N° 585

SÉNAT

SESSION ORDINAIRE DE 2020-2021

Enregistré à la Présidence du Sénat le 12 mai 2021

RAPPORT D'INFORMATION

FAIT

au nom de la commission de la culture, de l'éducation et de la communication (1) sur la mise en oeuvre de la réforme du premier cycle des études de santé ,

Par Mme Sonia de LA PROVÔTÉ,

Sénatrice

(1) Cette commission est composée de : M. Laurent Lafon , président ; M. Max Brisson, Mmes Laure Darcos, Catherine Dumas, M. Stéphane Piednoir, Mme Sylvie Robert, MM. David Assouline, Julien Bargeton, Pierre Ouzoulias, Bernard Fialaire, Jean-Pierre Decool, Mme Monique de Marco , vice-présidents ; Mme Céline Boulay-Espéronnier, M. Michel Savin, Mmes Marie-Pierre Monier, Sonia de La Provôté , secrétaires ; MM. Maurice Antiste, Jérémy Bacchi, Mmes Annick Billon, Alexandra Borchio Fontimp, Toine Bourrat, Céline Brulin, Nathalie Delattre, M. Thomas Dossus, Mmes Sabine Drexler, Béatrice Gosselin, MM. Jacques Grosperrin, Abdallah Hassani, Jean Hingray, Jean-Raymond Hugonet, Mme Else Joseph, MM. Claude Kern, Michel Laugier, Mme Claudine Lepage, MM. Pierre-Antoine Levi, Jean-Jacques Lozach, Jacques-Bernard Magner, Jean Louis Masson, Mme Catherine Morin-Desailly, MM. Philippe Nachbar, Olivier Paccaud, François Patriat, Damien Regnard, Bruno Retailleau, Mme Elsa Schalck, M. Lucien Stanzione, Mmes Sabine Van Heghe, Anne Ventalon, M. Cédric Vial .

AVANT-PROPOS

Alors que les étudiants sont particulièrement affectés par les conséquences pédagogiques, financières et sociales de la crise sanitaire, ceux d'entre eux inscrits en première année d'études de santé doivent aussi subir les nombreux dysfonctionnements de la réforme de l'accès aux études de santé , prévue par la loi n° 2019-774 du 24 juillet 2019 relative à l'organisation et à la transformation du système de santé, dont l'année universitaire 2020-2021 est la première année de mise en oeuvre.

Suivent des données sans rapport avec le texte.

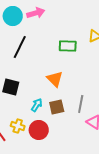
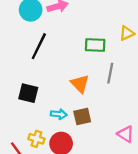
gray line: (81, 104) -> (110, 73), moved
cyan arrow: (37, 105) -> (59, 114), turned 64

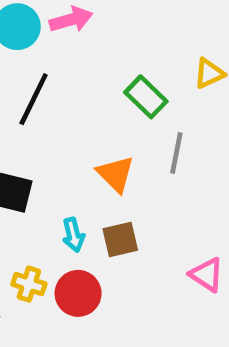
green rectangle: (95, 45) -> (146, 97), turned 42
cyan arrow: (59, 114) -> (73, 235), turned 70

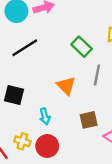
black line: (34, 99) -> (25, 48), turned 32
brown square: (120, 240) -> (89, 120), moved

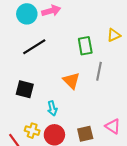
green rectangle: (82, 47) -> (85, 46), turned 36
brown square: (89, 120) -> (85, 134), moved

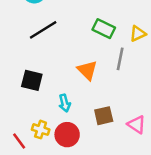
yellow triangle: (114, 35) -> (138, 34), moved
green rectangle: (85, 46) -> (104, 29), turned -54
brown square: (85, 134) -> (104, 116), moved

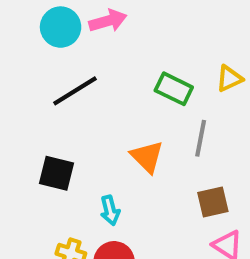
yellow triangle: (138, 34) -> (229, 79), moved
brown square: (104, 116) -> (213, 202), moved

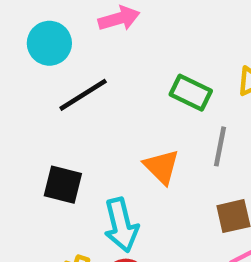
cyan circle: (61, 27) -> (49, 43), moved
cyan arrow: (110, 210) -> (121, 225), size x1.6

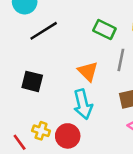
cyan arrow: (121, 225) -> (83, 104), moved

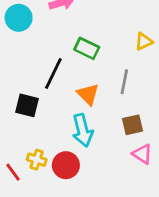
green rectangle: (104, 30) -> (87, 48), moved
black line: (44, 31) -> (53, 73), moved, turned -32

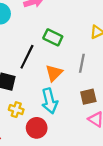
orange triangle: (88, 94) -> (54, 73), turned 30
yellow cross: (37, 160) -> (16, 110), moved

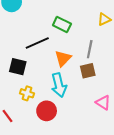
black line: (27, 57) -> (37, 43), turned 40
brown square: (88, 97) -> (88, 71), moved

Compte tenu de l'urgence à répondre au désarroi et à la colère des étudiants et de leurs parents, la commission de la culture, de l'éducation et de la communication a confié, début avril, une mission d'information « flash » à Sonia de La Provôté (UC, Calvados) afin de dresser un état des lieux de la situation et de formuler des recommandations en vue de l'améliorer.

Après avoir entendu de nombreux représentants de l'ensemble des parties prenantes à cette réforme (étudiants, parents, universitaires, professionnels, ministères...), le constat de la rapporteure est sans appel : malgré de bons fondamentaux, la réforme a été trop vite appliquée, insuffisamment préparée et pas assez pilotée . L'irruption de la crise sanitaire a certes été un facteur aggravant, mais elle n'explique pas toutes les difficultés, ni toutes les disparités relevées sur le terrain. Pour rectifier le tir, il convient, selon elle, de prendre rapidement des mesures exceptionnelles en faveur des étudiants de l'actuelle promotion et de mettre en oeuvre les correctifs nécessaires , en termes de communication et d'organisation, en vue de la prochaine rentrée universitaire .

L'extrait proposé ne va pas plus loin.